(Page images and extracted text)
▬▬▬▬▬▬▬▬▬▬
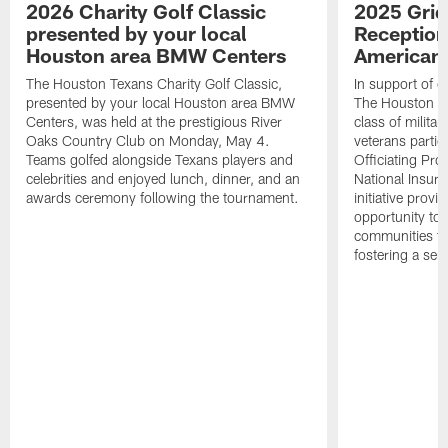
2026 Charity Golf Classic
2025 Grid
presented by your local
Reception
Houston area BMW Centers
American 
The Houston Texans Charity Golf Classic,
In support of ou
presented by your local Houston area BMW
The Houston T
Centers, was held at the prestigious River
class of milita
Oaks Country Club on Monday, May 4.
veterans partic
Teams golfed alongside Texans players and
Officiating Pr
celebrities and enjoyed lunch, dinner, and an
National Insur
awards ceremony following the tournament.
initiative provi
opportunity to r
communities thr
fostering a se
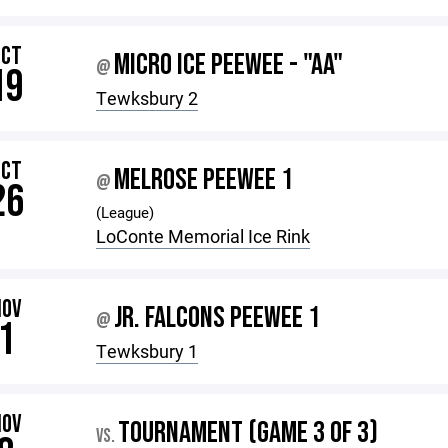
OCT
MICRO ICE PEEWEE - "AA"
@
19
Tewksbury 2
OCT
MELROSE PEEWEE 1
@
26
(League)
LoConte Memorial Ice Rink
NOV
JR. FALCONS PEEWEE 1
@
1
Tewksbury 1
NOV
TOURNAMENT (GAME 3 OF 3)
VS.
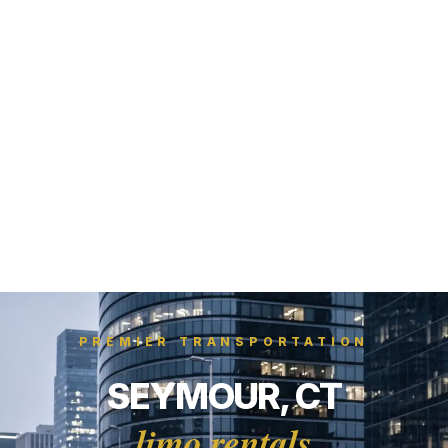
PREMIER TRANSPORTATION
SEYMOUR, CT
limo rentals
▬▬▬▬▬▬▬▬▬▬
The problem: Count lines, not occurrences: report how many lines in the entries above include the word "presented", as a number alone.

Solution for this problem: 2